I'm not sure how this happened, but I have a number of files that have becomed symlinked to themselves. It seems likely that there won't be any way to restore the files, but hopefully there is. Here is what ls -l says

    lrwxrwxrwx  1 bob users   50 Sep  9 21:45 background.png -> /path/to/background.png

I tried unlinking one of the files, but unfortunately the file disappeared. I've also tried readlink. Readlink says that the path to the file is /path/to/background.png

Like I said, I really don't know how this happened. I am inheriting all these files from a previous admin. Is there any recourse?

15

If a file is symlinked to itself then there's no data present and any attempt to access it will result in a loop, and ultimately an error

eg

$ ls -l myfile 
lrwxrwxrwx 1 sweh sweh 19 Sep  9 22:38 myfile -> /path/to/here/myfile

$ cat myfile 
cat: myfile: Too many levels of symbolic links

Since there's no data, deleting these symlinks won't lose any data, because there is no data to preserve.

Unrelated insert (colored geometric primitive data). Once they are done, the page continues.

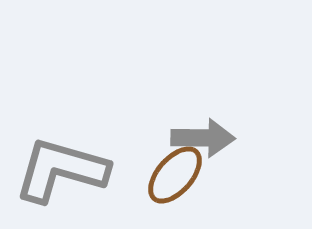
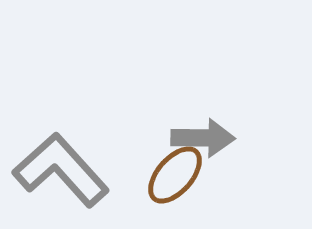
gray L-shape: rotated 32 degrees clockwise
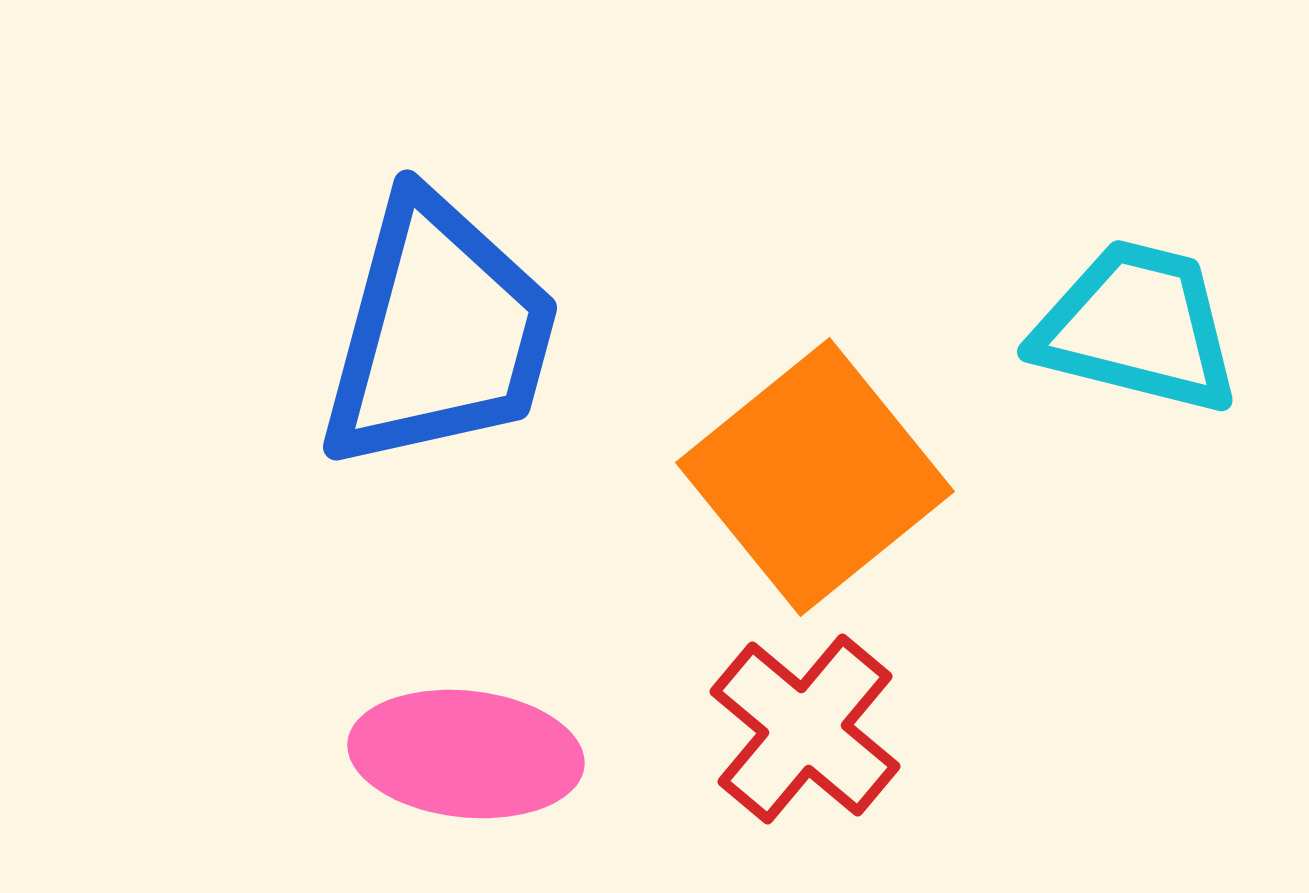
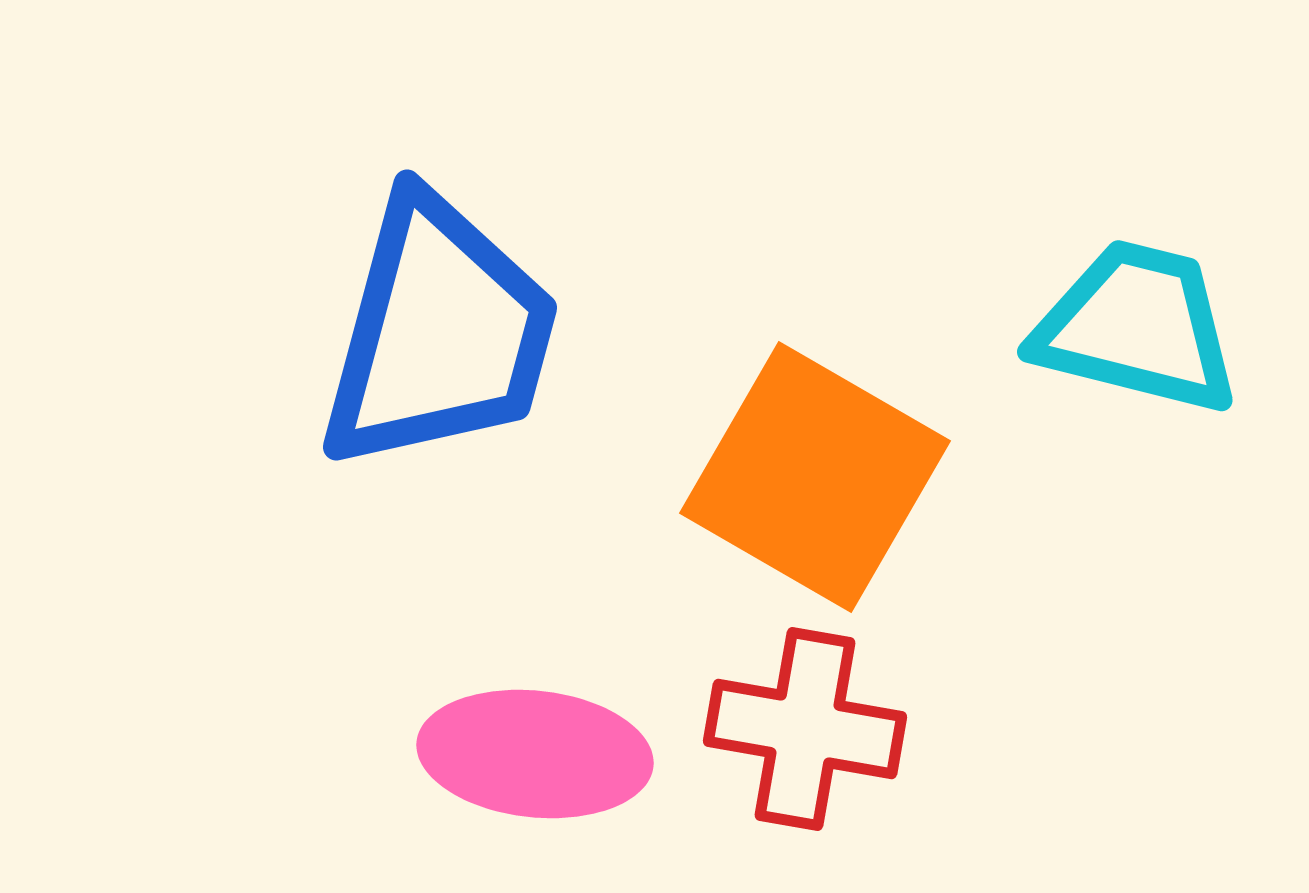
orange square: rotated 21 degrees counterclockwise
red cross: rotated 30 degrees counterclockwise
pink ellipse: moved 69 px right
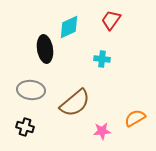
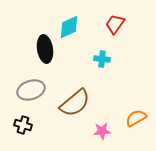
red trapezoid: moved 4 px right, 4 px down
gray ellipse: rotated 24 degrees counterclockwise
orange semicircle: moved 1 px right
black cross: moved 2 px left, 2 px up
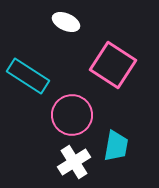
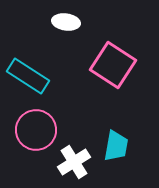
white ellipse: rotated 16 degrees counterclockwise
pink circle: moved 36 px left, 15 px down
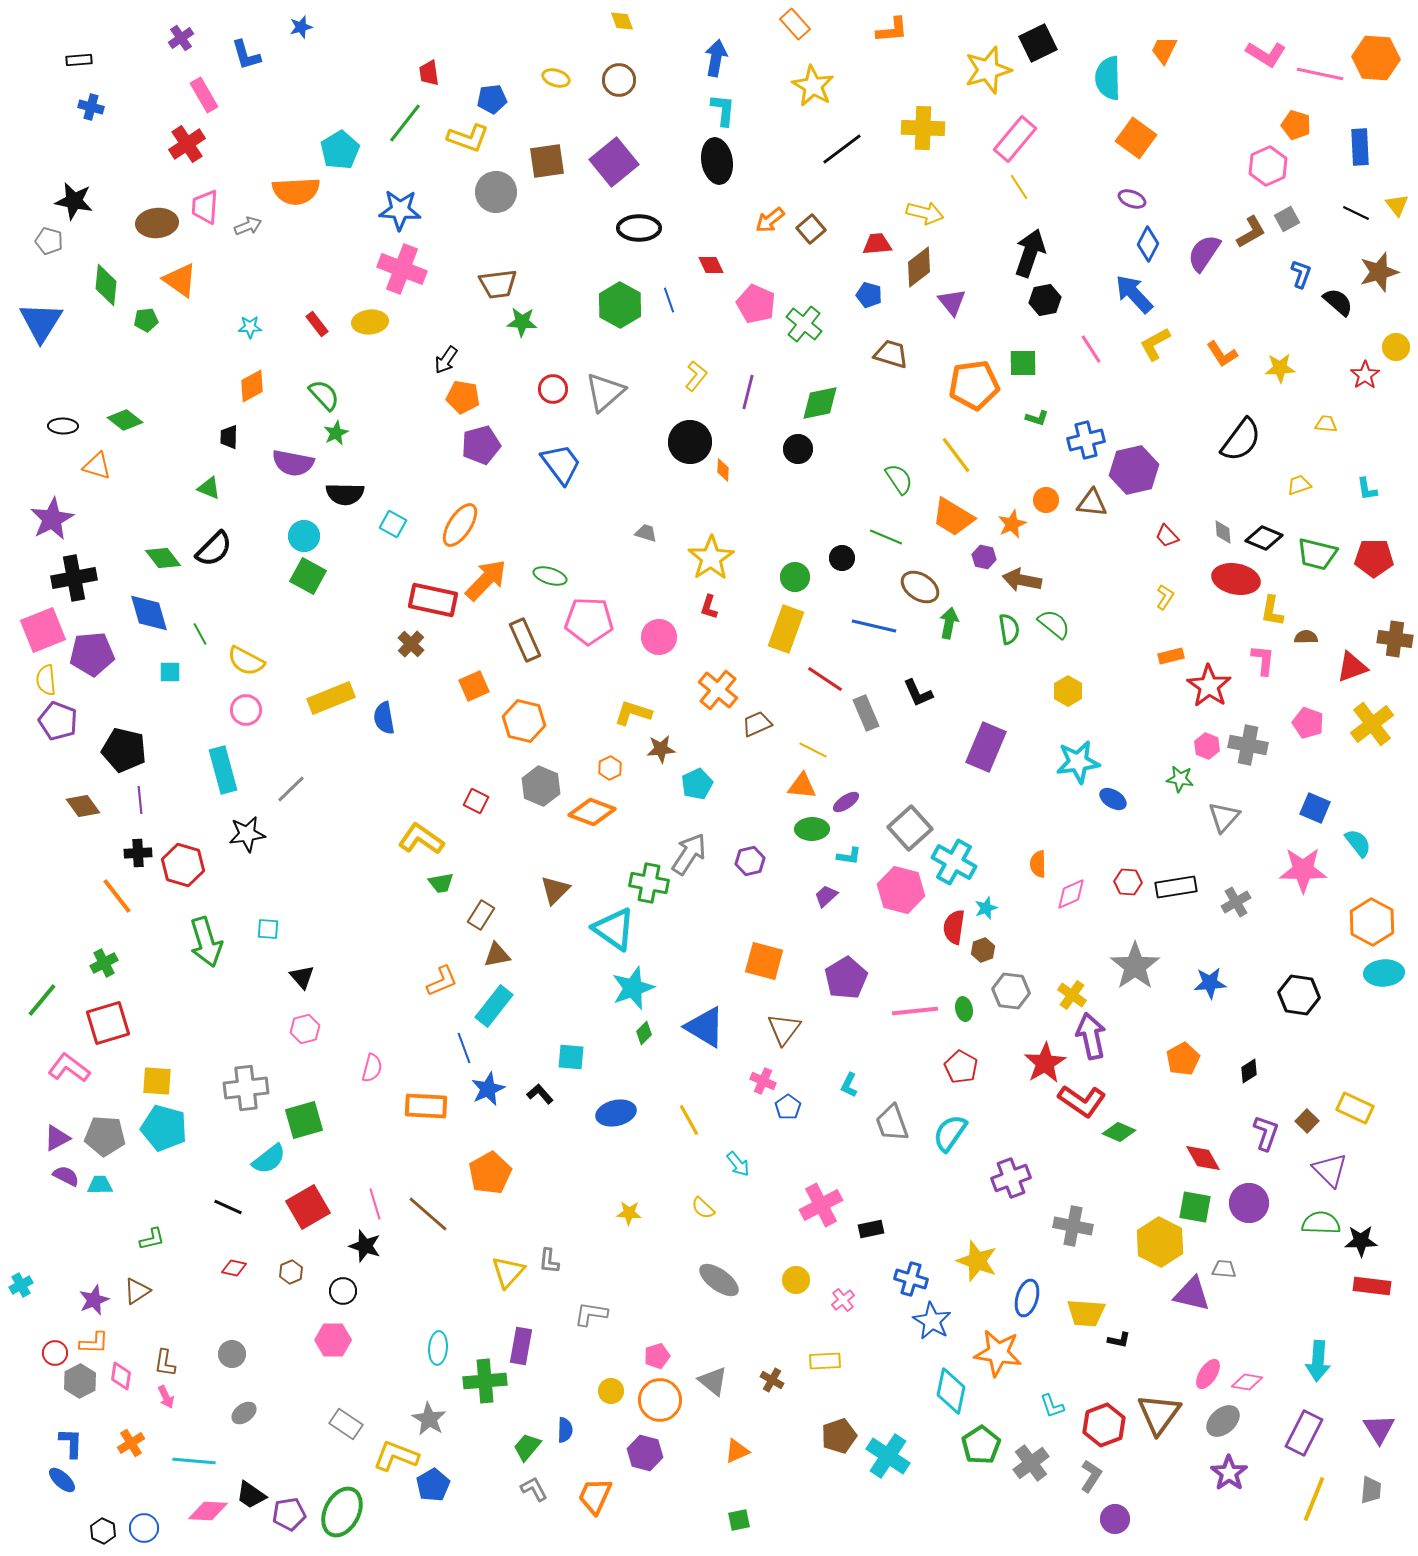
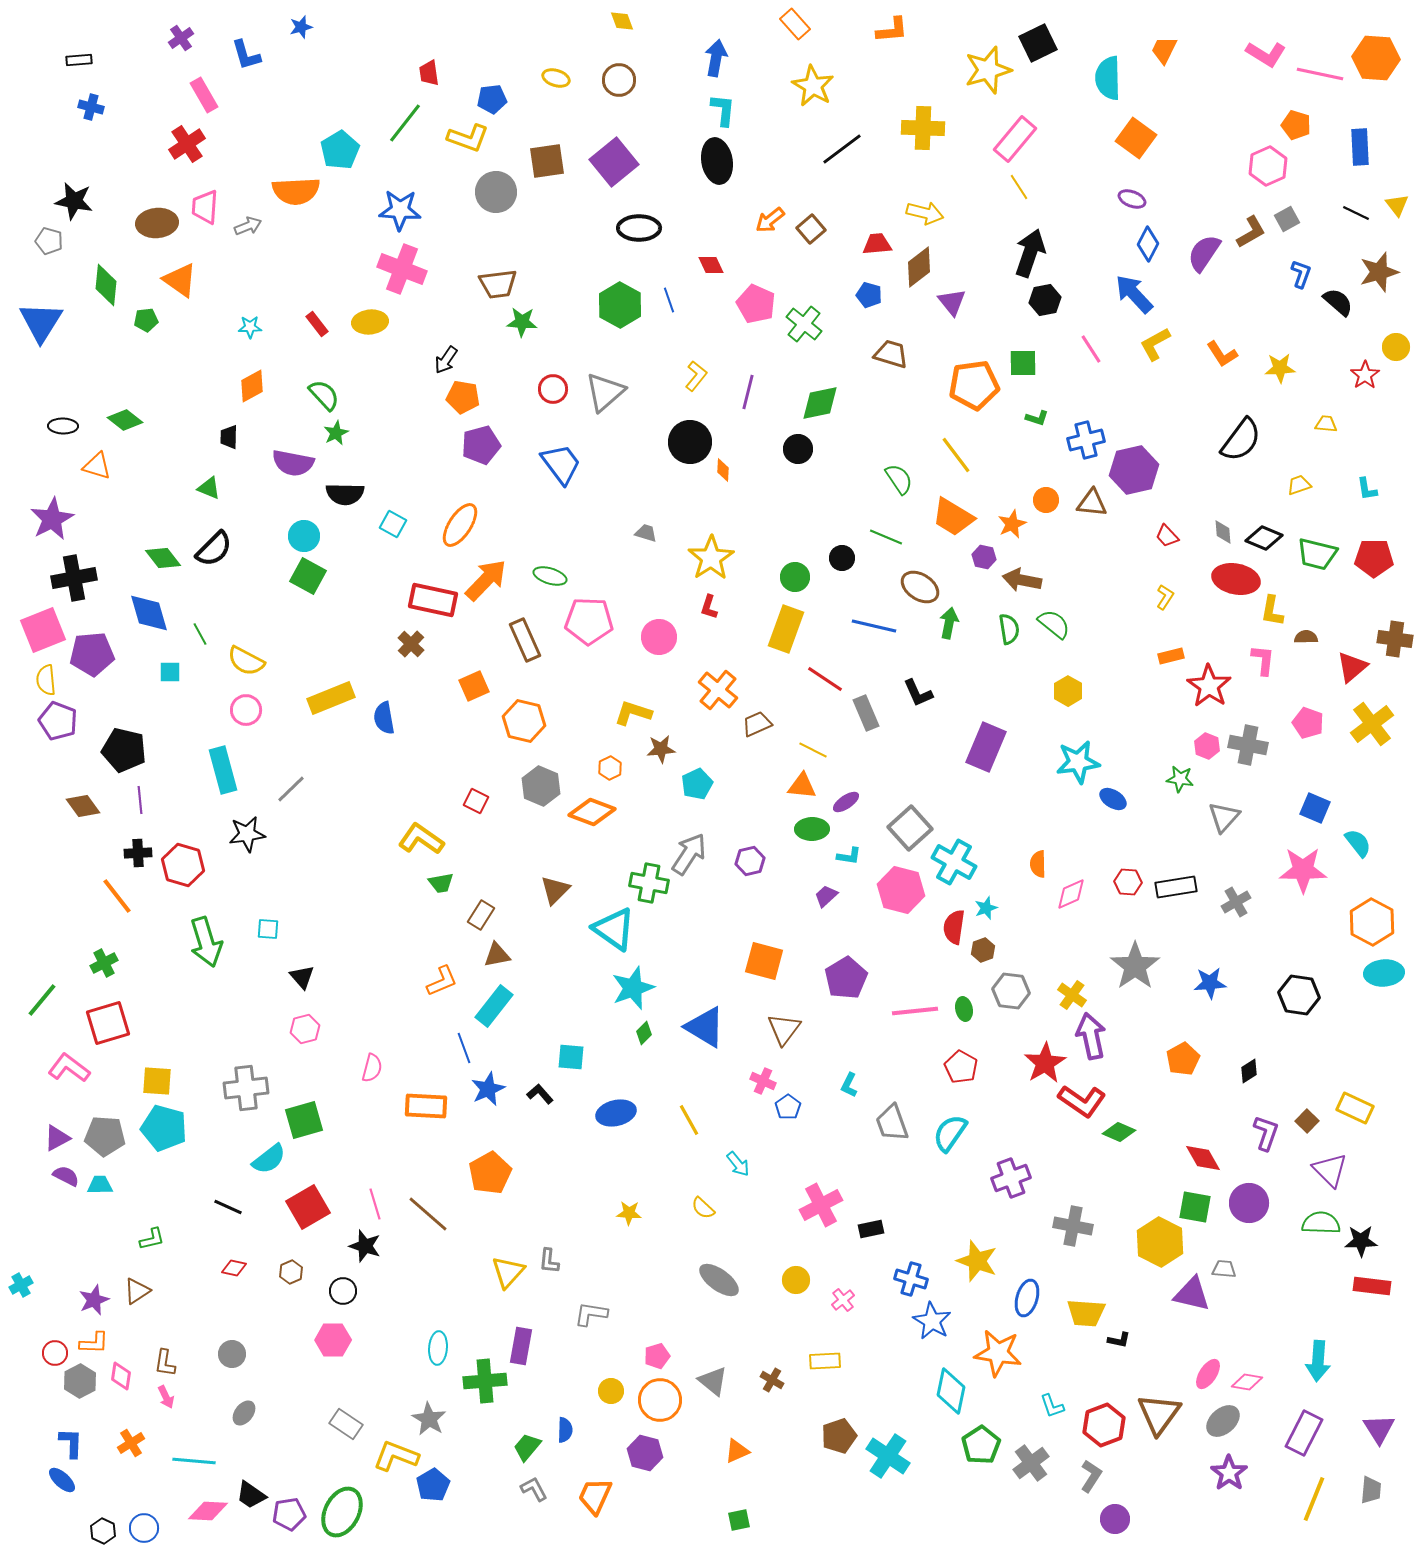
red triangle at (1352, 667): rotated 20 degrees counterclockwise
gray ellipse at (244, 1413): rotated 15 degrees counterclockwise
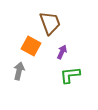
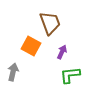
gray arrow: moved 6 px left, 1 px down
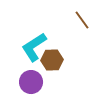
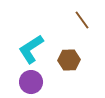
cyan L-shape: moved 3 px left, 2 px down
brown hexagon: moved 17 px right
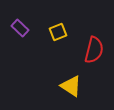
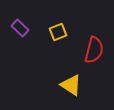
yellow triangle: moved 1 px up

If you don't get the Too many levels of symbolic links error when you try to cat the file then your file is not a link to itself.

3

ln will never overwrite a file with a link to itself. You can get a file linked to itself with:

$ ln -s `pwd`/myfile myfile
$ ls -l myfile
lrwxrwxrwx 1 grochmal users 25 Sep 10 03:41 myfile -> /home/grochmal/tmp/myfile

But if you try with a file that contains data:

$ rm -f myfile
$ echo yay > myfile
$ ln -sf `pwd`/myfile myfile
ln: '/home/grochmal/tmp/myfile' and 'myfile' are the same file

ln, on the other hand, will overwrite a file with a link to another file.

Yet, you can be rather sure that a link to itself is a file that never ever had data (or was explicitly deleted before the creation of the soft link).